Dix jours plus tard, le monde (à tout le moins la collectivité juridique en Ontario) était ébranlé par l’affaire Barber, qui revenait à la définition de l’expression « par des moyens illicites » antérieure à l’arrêt OBG. La décision du tribunal de juges dans Barber indiquait :

[traduction] [58] Nous commençons en soulignant que, dans Reach M.D., l’étendue des activités qu’un défendeur n’est ‘pas libre de commettre’ est interprétée de façon large : voir les paragraphes 48 à 52.

Seule l’affaire Reach M.D. était mentionnée dans la décision Barber; elle faisait fi des arrêts OBG, Correia, O’Dwyer, Drouillard et Alleslev-Krofchak.

Donc, en raison des critères divergents de ces deux affaires, nous savons ce que sont les faits, mais ne savons pas ce qu’est le droit.
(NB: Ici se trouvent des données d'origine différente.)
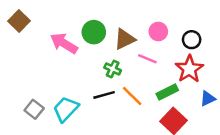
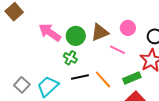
green circle: (94, 32) -> (76, 36), moved
green cross: (113, 69) -> (70, 58), moved

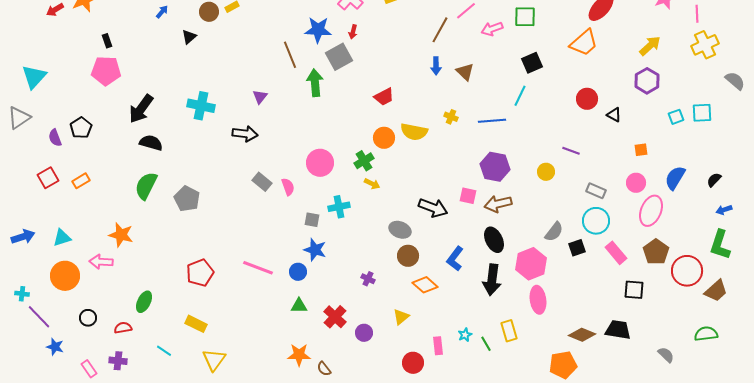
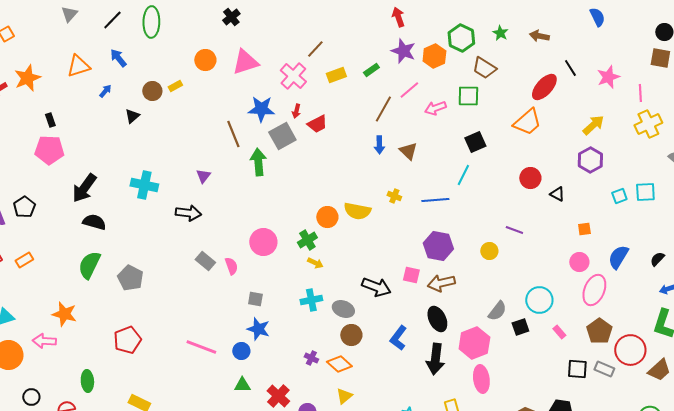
red trapezoid: (384, 97) -> (317, 124), moved
gray rectangle: (596, 191) -> (604, 369), moved
cyan cross: (339, 207) -> (311, 300), moved
pink rectangle: (616, 253) -> (559, 332), size x0.6
red pentagon: (200, 273) -> (127, 340), moved
orange diamond: (425, 285) -> (339, 364), moved
green ellipse: (144, 302) -> (87, 381), turned -30

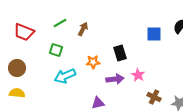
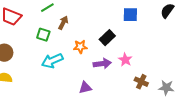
brown arrow: (83, 29) -> (63, 23), moved
blue square: (154, 34) -> (130, 15), moved
black rectangle: (120, 53) -> (107, 38), turned 63

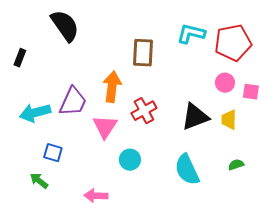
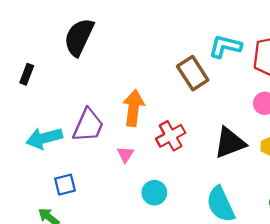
black semicircle: (65, 26) -> (79, 37), turned -120
brown rectangle: (143, 53) -> (193, 73), moved, turned -36
pink triangle: (105, 127) -> (125, 154), size x0.6
blue square: (53, 153) -> (65, 185), turned -30

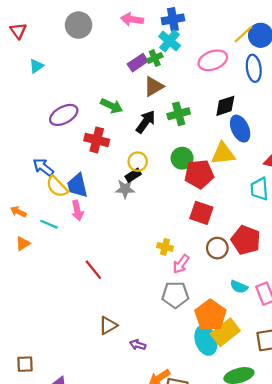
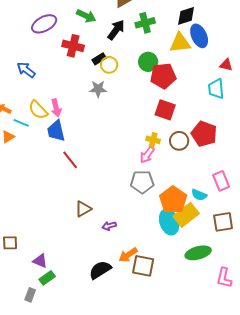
yellow triangle: (223, 154) -> (180, 43), moved
black rectangle: (133, 175) -> (99, 59), moved
blue trapezoid: (77, 185) -> (56, 131), moved
yellow semicircle: (57, 187) -> (38, 110), moved
cyan line: (49, 224) -> (21, 123), moved
yellow cross: (165, 247) -> (153, 140), moved
cyan semicircle: (239, 287) -> (199, 195), moved
purple arrow: (138, 345) -> (109, 226), turned -32

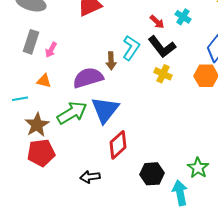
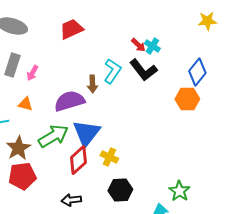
cyan cross: (183, 17) -> (152, 46), moved
yellow cross: (163, 74) -> (109, 157), moved
red diamond: (118, 145) -> (78, 160), moved
black hexagon: (152, 174) -> (120, 190), moved

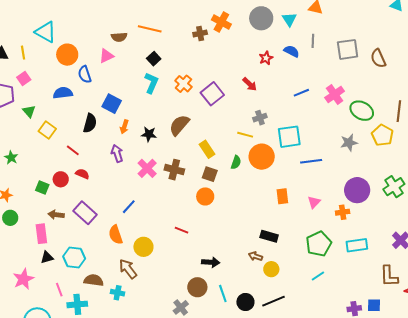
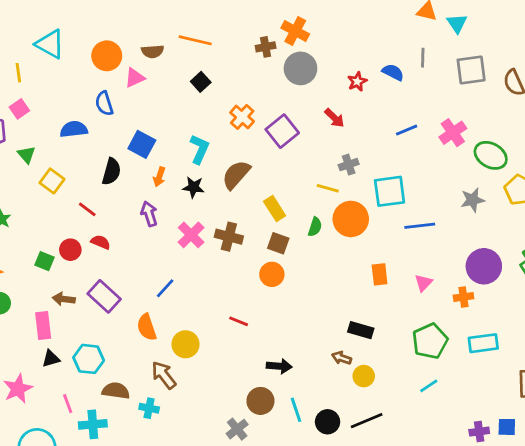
gray circle: (261, 18) -> (300, 68), moved
cyan triangle: (289, 19) -> (457, 23), moved
orange circle: (67, 55) -> (107, 56), moved
cyan L-shape: (151, 83) -> (199, 149), moved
La Cour d’appel de l’Ontario avait été saisie d’une autre affaire visant le délit d’ingérence illicite dans des relations économiques : Heydary Hamilton Professional Corporation v. Hanuka, 2010 ONCA 881, qui a été publiée le 21 décembre (juste avant que je rédige les présentes observations). Toutefois, cette question de plaidoirie a été rejetée sans qu’il soit nécessaire de se mettre de la partie dans le différend relatif aux définitions étroites et larges de l’expression « par des moyens illicites ». Nous notons toutefois qu’une demande de pourvoi devant la Cour suprême du Canada a été déposée quant à ce différend. Cela devrait être utile pour mettre les choses au point.

Toutefois, nous croyons qu’il est juste de souligner que le délit d’ingérence illicite dans des relations économiques est une question épineuse ayant créé de la confusion auprès des tribunaux du Canada (et du Royaume-Uni; voir les commentaires de Lord Hoffmann faisant la distinction entre le délit qui nous préoccupe et celui de l’incitation à rompre un contrat dans l’arrêt OBG et revenant à certaines décisions historiques intéressantes commençant en 1620, pour ce faire). Il est probable que le délit que nous examinons ici continuera d’évoluer et d’être raffiné dans la fonderie dorée de la common law. Voir aussi l’affaire Ultracuts Franchises Inc. v. Magicuts Inc. et al., 2010 MBCA 34 (CanLII) au paragraphe 6.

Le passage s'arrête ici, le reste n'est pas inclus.